You'll have good days, you'll have bad; you'll have confidence, you'll have doubts. Part of becoming who we are involves encountering new adventures. While we hope they're always peak experiences, our growth and discovery come from the downsides too.

There's nothing wrong with minimizing discourage- ment, though, or having some tricks to get out of that state of mind, yes? So, drawing from my own day of discouragement, I thought I'd share with you some helpful perspectives and tips for moving out of the "doom state" and bringing in those peak experiences again.

1.         Step One: Basic Truth: Discouragement is a state of mind.

 
Feeling discouraged doesn't equal reality. By that I mean that if you feel like the world is falling down around you, it isn't necessarily true. It's just what your mind is choosing to think about reality on this particular day.

Listen to your mind. What is it saying? Typical statements are "I'll never be able to get past this." "This relationship will never work." "I'll be stuck forever." Has your life really changed that differently from two days ago when you were feeling positive, anticipating that things would work out, and having a good day?

Probably not. You may just be tired, needing support, or had a small setback, and that is triggering your negative mind talk.

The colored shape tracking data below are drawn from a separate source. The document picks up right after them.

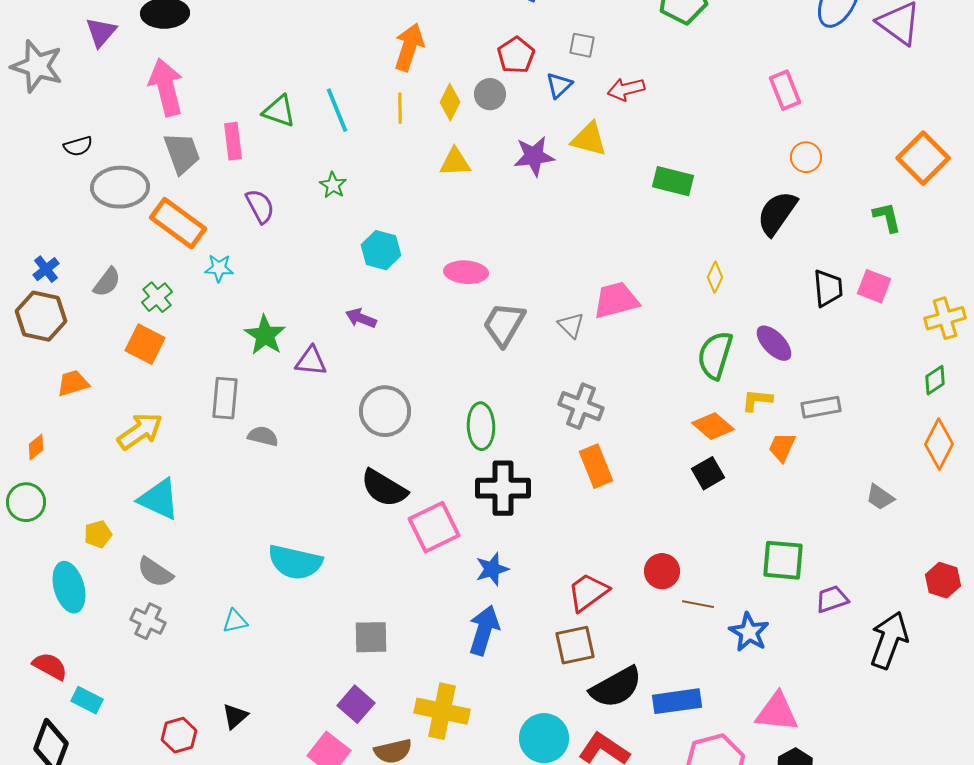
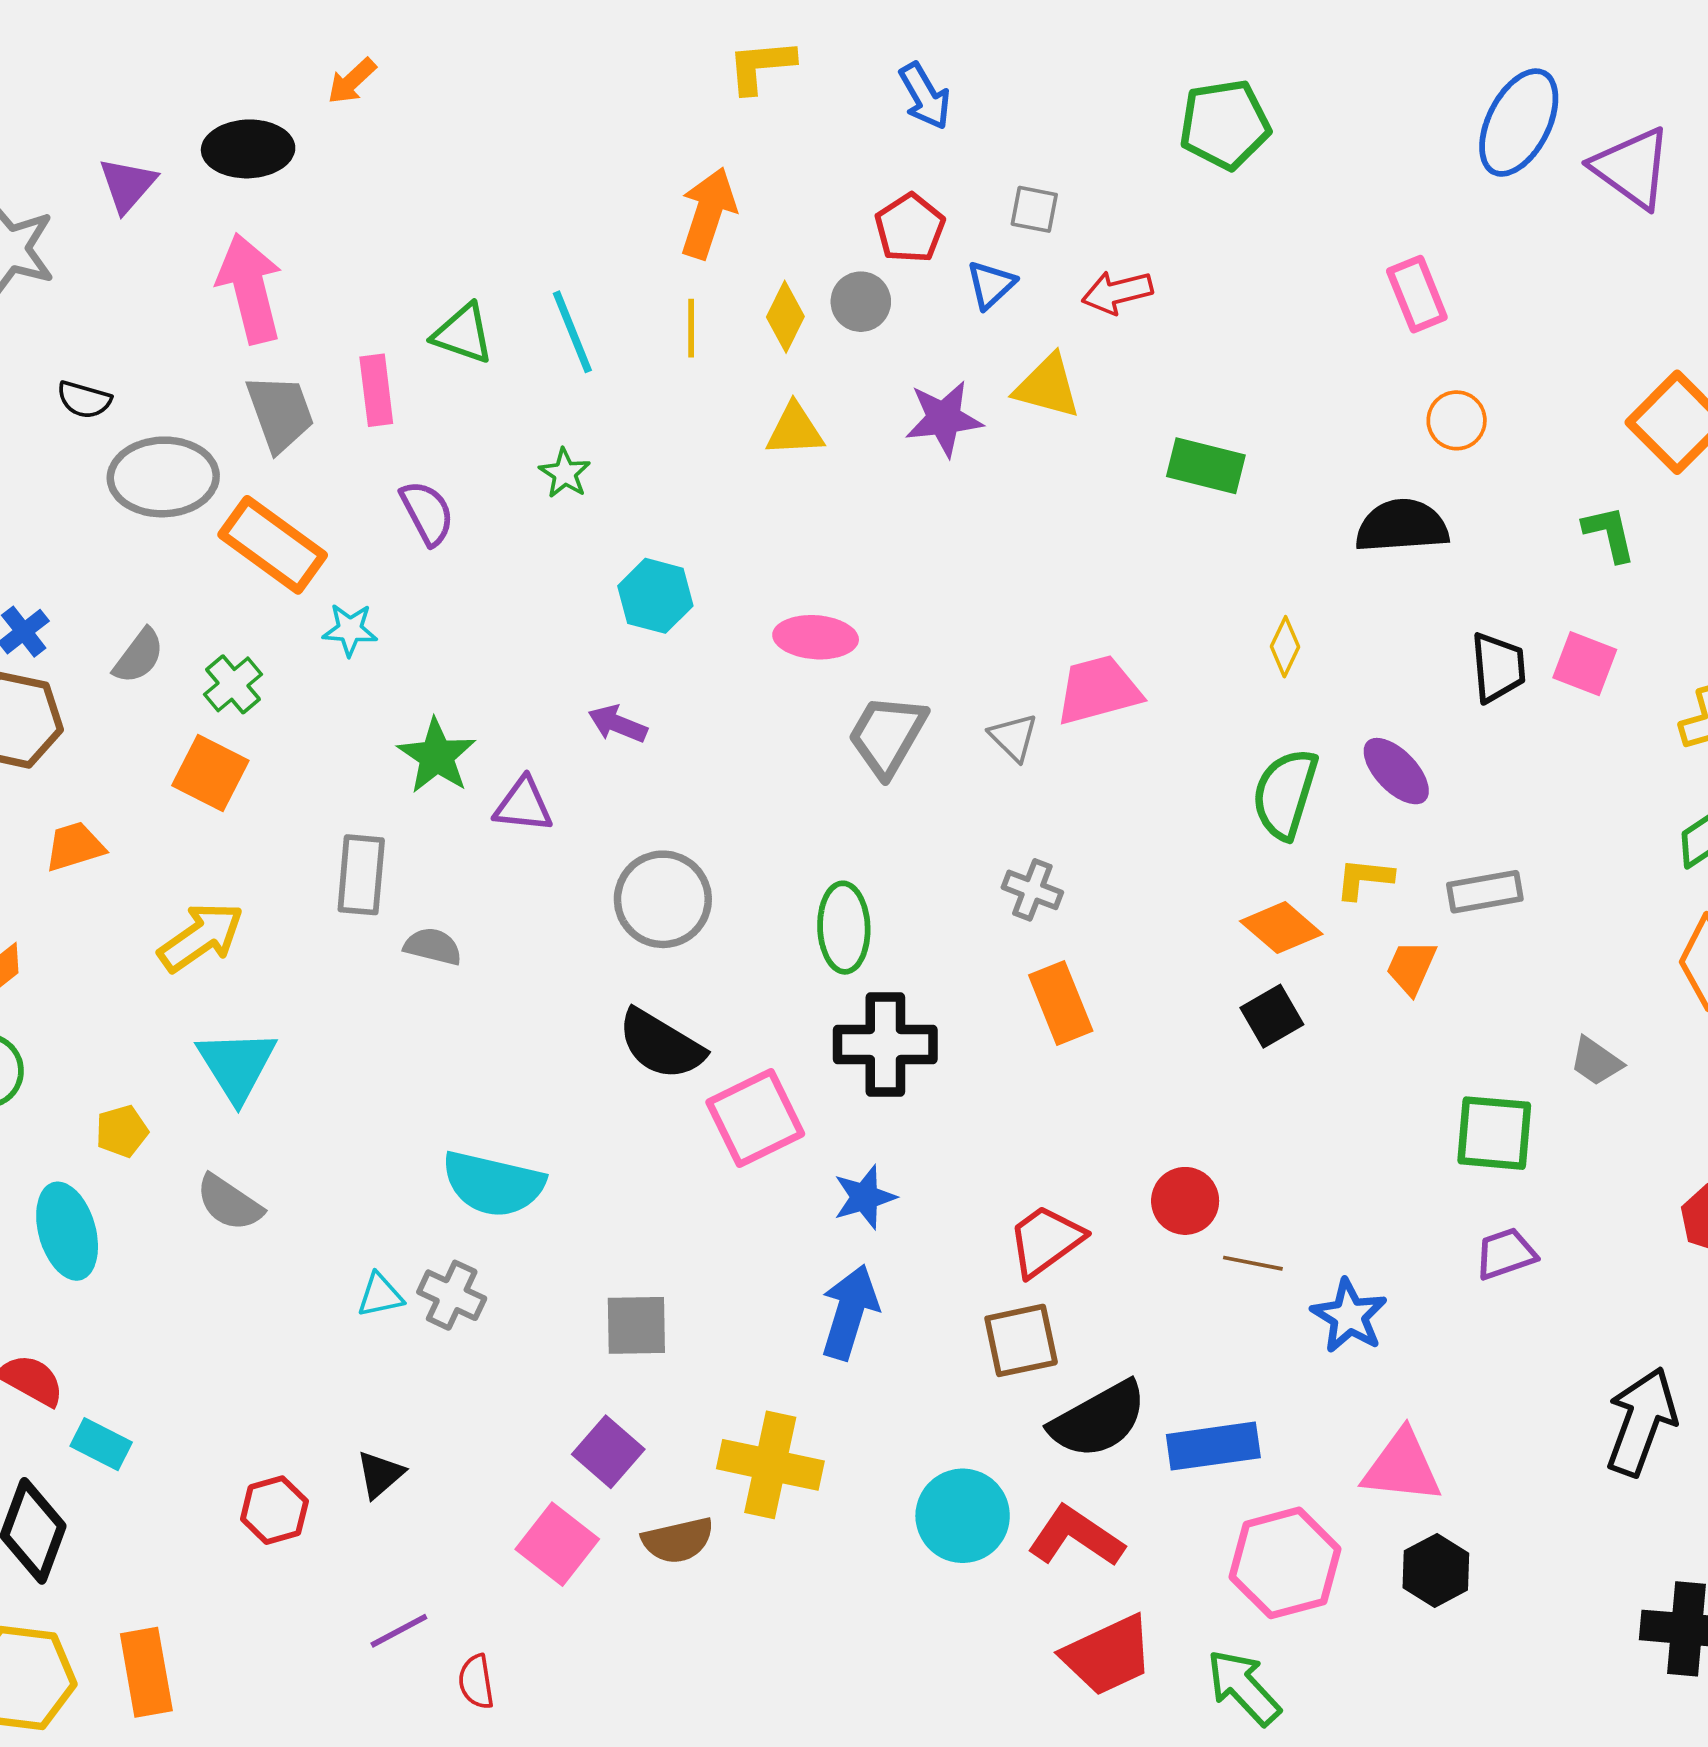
black semicircle: (78, 146) -> (84, 400), turned 32
black semicircle: (777, 213) -> (1402, 526), turned 51
gray cross: (581, 406) -> (1032, 890), size x0.7
cyan triangle: (159, 499) -> (237, 1065), turned 33
green square: (783, 560) -> (1494, 1133), moved
gray cross: (148, 621) -> (452, 1295), moved
black arrow: (889, 640) -> (1641, 1422), moved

You don't' have to change that mind talk right now. Just be aware that that's all it is: talk. It's not reality, it's a bad habit that you're learning to change, and we're going to find ways to get past it.

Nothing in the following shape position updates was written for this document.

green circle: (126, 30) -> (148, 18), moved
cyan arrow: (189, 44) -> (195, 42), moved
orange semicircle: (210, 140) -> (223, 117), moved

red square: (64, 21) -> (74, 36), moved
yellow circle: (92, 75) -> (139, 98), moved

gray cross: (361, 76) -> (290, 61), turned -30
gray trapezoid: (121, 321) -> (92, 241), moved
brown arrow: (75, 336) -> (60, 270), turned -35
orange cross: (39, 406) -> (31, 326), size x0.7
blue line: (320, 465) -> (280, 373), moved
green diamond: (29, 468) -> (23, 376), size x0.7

2.         Step Two: Allow yourself to be discouraged.

Our natural tendency when we're feeling bad is to deny the feeling, or to try to make it go away immediately. I'm not telling you to have a full blown pity party, but it's important to acknowledge your feelings. You're human! You have ups and downs, good days and bad days, and you really shouldn't try to be a robot. If you have to cry, do it. If you want to slam some pans around, or yell in the shower, do it. Recognize your feeling, so you can truly move past it, not make it go away and have it pop up inconveniently later in the day.

3.         Step Three:    Lower your Expectations Temporarily.

I'm not a morning person. I can get up early if it's required, but have to admit that even when I'm going on vacation to a place I'm really excited about, I don't jump out of bed with excitement. I don't know about you, but somewhere along the childhood path I got the message that I was supposed to be like Doris Day, flinging open the windows with the birds chirping and the sun shining. I can do that at 10 am, but rarely early in the morning, even on a good day. So if you wake up discouraged, don't try to meet that bright and sunny expectation. Allow yourself to be quiet, a little tired, and ease into the day.

4.         Step Four:      Change Up Your Routine.

This one may sound silly to you, but it works. Deliberately do things throughout the day that are different from your usual actions. If it's a work day, drive a different route. Take your lunch at a different time, or go to someplace you haven't been before. Even if you eat your lunch at home, go sit someplace different, or take it outside.

Discouragement is usually accompanied by the thought "This is never going to end, this is never going to change." So change your day to show your mind that it's wrong, even if it's a small start.

5.         Step Five:      Get Active.

Have you ever seen a hyperactive discouraged person? I think not. The feeling of discouragement usually slows you down physically. You may feel like doing nothing.

It's your call. Sometimes what you need is rest, and that will pull you out of your slump. But if you've rested and you still feel bad, then take some action. Endorphins are real:  their release during exercise really does make you feel better! Take a walk, do some yoga, swim, run… get your energy going.

If you can do something that has a tangible result, do it. Wash your car, clean your house, go run the errands you've been putting off. If you're at work, do something that is pleasurable, short, and has a definite end. Sometimes merely getting into physical action, especially something you enjoy, will shift your discouragement without your having to change anything.

6.         Step Six: Change Your Self Talk

If you've done all of the above, and still feel discouraged, it's time to look at your self talk again. Be sure to add this step to your action solution. We don't want you washing the car and repeating the mantra "I'm a failure, life sucks, things will never change."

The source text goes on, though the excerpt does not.